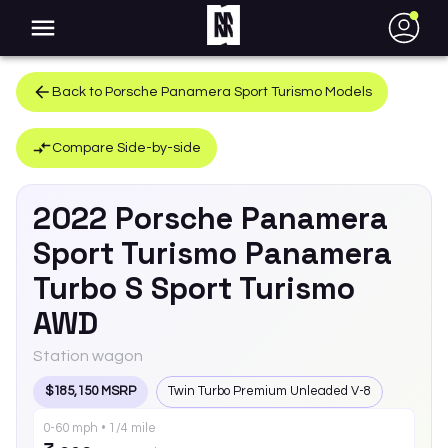
●
Back to
Porsche
Panamera Sport Turismo
Models
Compare Side-by-side
2022
Porsche
Panamera
Sport Turismo
Panamera
Turbo S Sport Turismo
AWD
Station wagon
$185,150 MSRP
Twin Turbo Premium Unleaded V-8
0-60 mph • 1/4 mile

» **What is being asked**
Only lines containing the word "Turismo" should be copied from the material above.

» **Result**
Panamera Sport Turismo
Sport Turismo
Turbo S Sport Turismo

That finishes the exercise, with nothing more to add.